(What the task requires)
Starting at the first line of the data below, repeat each line word for word up to and including the line with "HÜRNER HST 300 Print 450 Fűtőszálas".

[Saved data entries]
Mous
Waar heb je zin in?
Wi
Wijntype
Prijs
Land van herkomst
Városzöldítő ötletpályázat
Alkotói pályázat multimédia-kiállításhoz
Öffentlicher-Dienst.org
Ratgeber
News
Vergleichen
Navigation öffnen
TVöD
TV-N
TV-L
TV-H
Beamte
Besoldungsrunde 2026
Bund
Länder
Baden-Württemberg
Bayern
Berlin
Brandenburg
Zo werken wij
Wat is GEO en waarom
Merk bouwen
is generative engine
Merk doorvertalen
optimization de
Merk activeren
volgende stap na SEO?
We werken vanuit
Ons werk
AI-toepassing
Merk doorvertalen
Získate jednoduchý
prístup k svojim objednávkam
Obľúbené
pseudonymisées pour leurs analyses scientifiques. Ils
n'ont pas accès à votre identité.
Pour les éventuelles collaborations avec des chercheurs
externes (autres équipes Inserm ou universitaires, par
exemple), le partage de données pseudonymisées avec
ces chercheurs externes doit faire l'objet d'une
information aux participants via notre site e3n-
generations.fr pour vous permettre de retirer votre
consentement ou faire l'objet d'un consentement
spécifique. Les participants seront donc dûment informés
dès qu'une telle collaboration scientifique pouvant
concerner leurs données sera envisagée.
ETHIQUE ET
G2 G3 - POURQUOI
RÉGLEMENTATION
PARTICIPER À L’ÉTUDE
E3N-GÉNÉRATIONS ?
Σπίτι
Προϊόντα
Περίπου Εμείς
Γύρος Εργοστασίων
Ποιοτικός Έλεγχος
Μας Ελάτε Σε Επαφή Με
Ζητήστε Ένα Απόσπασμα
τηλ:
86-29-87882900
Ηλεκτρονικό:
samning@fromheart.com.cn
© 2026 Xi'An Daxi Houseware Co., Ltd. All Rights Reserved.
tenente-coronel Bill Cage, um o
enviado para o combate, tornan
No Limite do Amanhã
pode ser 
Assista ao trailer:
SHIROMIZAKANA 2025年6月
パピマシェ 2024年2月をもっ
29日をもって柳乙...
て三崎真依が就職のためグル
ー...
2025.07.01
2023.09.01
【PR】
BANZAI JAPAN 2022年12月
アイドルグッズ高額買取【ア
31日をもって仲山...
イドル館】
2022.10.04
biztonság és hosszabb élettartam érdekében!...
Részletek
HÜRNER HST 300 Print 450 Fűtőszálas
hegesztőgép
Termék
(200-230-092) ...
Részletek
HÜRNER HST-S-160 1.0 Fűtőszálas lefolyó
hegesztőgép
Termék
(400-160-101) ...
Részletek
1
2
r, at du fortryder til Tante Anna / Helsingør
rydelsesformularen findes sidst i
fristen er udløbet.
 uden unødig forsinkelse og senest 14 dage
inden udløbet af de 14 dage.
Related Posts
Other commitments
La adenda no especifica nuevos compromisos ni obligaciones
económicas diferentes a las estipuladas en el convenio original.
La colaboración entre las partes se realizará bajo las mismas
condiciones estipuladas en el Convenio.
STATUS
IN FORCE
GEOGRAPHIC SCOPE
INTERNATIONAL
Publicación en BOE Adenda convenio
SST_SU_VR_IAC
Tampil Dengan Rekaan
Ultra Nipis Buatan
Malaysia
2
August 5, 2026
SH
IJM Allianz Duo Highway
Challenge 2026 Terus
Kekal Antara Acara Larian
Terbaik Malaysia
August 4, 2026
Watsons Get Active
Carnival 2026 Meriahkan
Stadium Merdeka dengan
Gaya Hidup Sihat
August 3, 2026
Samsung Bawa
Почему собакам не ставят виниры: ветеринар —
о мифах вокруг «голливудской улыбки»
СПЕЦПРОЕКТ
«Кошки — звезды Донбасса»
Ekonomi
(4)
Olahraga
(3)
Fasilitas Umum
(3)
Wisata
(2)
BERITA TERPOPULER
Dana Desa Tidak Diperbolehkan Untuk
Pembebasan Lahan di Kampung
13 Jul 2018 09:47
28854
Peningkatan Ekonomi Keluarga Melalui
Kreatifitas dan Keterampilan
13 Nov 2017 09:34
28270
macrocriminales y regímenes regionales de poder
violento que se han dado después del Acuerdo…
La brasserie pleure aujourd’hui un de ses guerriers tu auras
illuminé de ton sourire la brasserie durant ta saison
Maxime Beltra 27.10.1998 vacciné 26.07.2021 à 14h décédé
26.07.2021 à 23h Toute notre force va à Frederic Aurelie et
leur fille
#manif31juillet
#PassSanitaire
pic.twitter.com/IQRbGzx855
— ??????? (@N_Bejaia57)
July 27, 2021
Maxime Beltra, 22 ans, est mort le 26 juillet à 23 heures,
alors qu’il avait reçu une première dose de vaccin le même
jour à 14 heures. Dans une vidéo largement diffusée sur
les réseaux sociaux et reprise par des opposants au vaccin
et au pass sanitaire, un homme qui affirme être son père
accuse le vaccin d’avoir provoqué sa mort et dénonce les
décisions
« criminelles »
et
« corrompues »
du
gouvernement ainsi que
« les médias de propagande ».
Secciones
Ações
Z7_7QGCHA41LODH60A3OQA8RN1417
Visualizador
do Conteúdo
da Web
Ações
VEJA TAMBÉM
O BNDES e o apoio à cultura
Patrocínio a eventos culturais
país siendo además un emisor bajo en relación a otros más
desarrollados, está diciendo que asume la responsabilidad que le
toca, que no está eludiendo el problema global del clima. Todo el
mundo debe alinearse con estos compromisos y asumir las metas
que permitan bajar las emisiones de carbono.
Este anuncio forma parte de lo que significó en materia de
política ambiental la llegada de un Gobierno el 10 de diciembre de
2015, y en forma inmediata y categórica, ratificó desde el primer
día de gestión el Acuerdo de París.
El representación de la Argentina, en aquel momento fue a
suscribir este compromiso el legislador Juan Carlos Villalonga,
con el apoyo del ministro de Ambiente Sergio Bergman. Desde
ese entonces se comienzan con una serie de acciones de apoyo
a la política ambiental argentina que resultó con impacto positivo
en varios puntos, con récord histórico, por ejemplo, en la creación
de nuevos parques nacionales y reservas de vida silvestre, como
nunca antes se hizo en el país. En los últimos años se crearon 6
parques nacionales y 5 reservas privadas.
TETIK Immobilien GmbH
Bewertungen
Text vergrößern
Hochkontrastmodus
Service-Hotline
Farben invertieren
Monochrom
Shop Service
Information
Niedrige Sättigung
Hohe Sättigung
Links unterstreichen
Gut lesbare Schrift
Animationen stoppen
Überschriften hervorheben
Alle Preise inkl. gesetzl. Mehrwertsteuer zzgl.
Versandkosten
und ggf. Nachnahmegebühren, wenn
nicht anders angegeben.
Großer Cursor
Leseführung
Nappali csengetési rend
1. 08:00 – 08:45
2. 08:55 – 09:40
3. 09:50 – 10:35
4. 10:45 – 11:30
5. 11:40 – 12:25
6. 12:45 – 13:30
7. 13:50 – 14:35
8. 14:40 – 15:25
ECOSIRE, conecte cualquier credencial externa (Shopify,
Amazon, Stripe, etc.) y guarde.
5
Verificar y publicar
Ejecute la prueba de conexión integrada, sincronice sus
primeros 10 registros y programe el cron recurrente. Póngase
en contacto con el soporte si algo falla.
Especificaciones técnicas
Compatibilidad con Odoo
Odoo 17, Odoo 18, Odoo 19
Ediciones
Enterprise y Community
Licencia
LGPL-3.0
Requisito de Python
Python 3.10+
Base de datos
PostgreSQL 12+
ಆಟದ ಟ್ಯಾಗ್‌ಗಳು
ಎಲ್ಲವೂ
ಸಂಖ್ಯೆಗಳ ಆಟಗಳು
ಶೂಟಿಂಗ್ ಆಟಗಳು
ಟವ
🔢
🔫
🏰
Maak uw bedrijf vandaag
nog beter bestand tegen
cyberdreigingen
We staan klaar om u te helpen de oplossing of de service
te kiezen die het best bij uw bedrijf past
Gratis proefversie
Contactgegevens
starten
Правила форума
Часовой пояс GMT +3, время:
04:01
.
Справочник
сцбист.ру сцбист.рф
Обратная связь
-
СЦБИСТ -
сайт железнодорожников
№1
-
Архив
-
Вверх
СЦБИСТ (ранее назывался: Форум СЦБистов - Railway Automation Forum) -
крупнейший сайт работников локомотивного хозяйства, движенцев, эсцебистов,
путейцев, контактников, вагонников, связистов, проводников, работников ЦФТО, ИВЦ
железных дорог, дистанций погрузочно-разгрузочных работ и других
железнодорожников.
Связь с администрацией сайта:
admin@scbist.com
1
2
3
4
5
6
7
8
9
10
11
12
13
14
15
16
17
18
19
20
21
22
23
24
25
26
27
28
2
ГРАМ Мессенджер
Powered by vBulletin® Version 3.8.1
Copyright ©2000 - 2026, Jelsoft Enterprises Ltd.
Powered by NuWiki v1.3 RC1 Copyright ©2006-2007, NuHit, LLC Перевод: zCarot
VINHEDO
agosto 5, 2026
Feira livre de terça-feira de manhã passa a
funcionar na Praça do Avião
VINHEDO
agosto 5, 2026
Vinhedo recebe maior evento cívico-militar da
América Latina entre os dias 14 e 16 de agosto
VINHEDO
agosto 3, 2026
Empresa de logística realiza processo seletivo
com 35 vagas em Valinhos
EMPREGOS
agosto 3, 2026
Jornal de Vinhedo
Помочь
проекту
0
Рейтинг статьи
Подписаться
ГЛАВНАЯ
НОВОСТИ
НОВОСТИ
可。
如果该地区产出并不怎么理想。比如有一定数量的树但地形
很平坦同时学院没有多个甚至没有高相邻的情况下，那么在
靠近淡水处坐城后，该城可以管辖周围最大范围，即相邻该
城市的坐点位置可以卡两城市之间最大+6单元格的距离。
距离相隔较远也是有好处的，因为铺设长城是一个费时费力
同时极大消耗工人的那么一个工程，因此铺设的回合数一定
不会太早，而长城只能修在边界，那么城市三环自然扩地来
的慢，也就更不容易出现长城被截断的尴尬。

(Exercise response)
Mous
Waar heb je zin in?
Wi
Wijntype
Prijs
Land van herkomst
Városzöldítő ötletpályázat
Alkotói pályázat multimédia-kiállításhoz
Öffentlicher-Dienst.org
Ratgeber
News
Vergleichen
Navigation öffnen
TVöD
TV-N
TV-L
TV-H
Beamte
Besoldungsrunde 2026
Bund
Länder
Baden-Württemberg
Bayern
Berlin
Brandenburg
Zo werken wij
Wat is GEO en waarom
Merk bouwen
is generative engine
Merk doorvertalen
optimization de
Merk activeren
volgende stap na SEO?
We werken vanuit
Ons werk
AI-toepassing
Merk doorvertalen
Získate jednoduchý
prístup k svojim objednávkam
Obľúbené
pseudonymisées pour leurs analyses scientifiques. Ils
n'ont pas accès à votre identité.
Pour les éventuelles collaborations avec des chercheurs
externes (autres équipes Inserm ou universitaires, par
exemple), le partage de données pseudonymisées avec
ces chercheurs externes doit faire l'objet d'une
information aux participants via notre site e3n-
generations.fr pour vous permettre de retirer votre
consentement ou faire l'objet d'un consentement
spécifique. Les participants seront donc dûment informés
dès qu'une telle collaboration scientifique pouvant
concerner leurs données sera envisagée.
ETHIQUE ET
G2 G3 - POURQUOI
RÉGLEMENTATION
PARTICIPER À L’ÉTUDE
E3N-GÉNÉRATIONS ?
Σπίτι
Προϊόντα
Περίπου Εμείς
Γύρος Εργοστασίων
Ποιοτικός Έλεγχος
Μας Ελάτε Σε Επαφή Με
Ζητήστε Ένα Απόσπασμα
τηλ:
86-29-87882900
Ηλεκτρονικό:
samning@fromheart.com.cn
© 2026 Xi'An Daxi Houseware Co., Ltd. All Rights Reserved.
tenente-coronel Bill Cage, um o
enviado para o combate, tornan
No Limite do Amanhã
pode ser 
Assista ao trailer:
SHIROMIZAKANA 2025年6月
パピマシェ 2024年2月をもっ
29日をもって柳乙...
て三崎真依が就職のためグル
ー...
2025.07.01
2023.09.01
【PR】
BANZAI JAPAN 2022年12月
アイドルグッズ高額買取【ア
31日をもって仲山...
イドル館】
2022.10.04
biztonság és hosszabb élettartam érdekében!...
Részletek
HÜRNER HST 300 Print 450 Fűtőszálas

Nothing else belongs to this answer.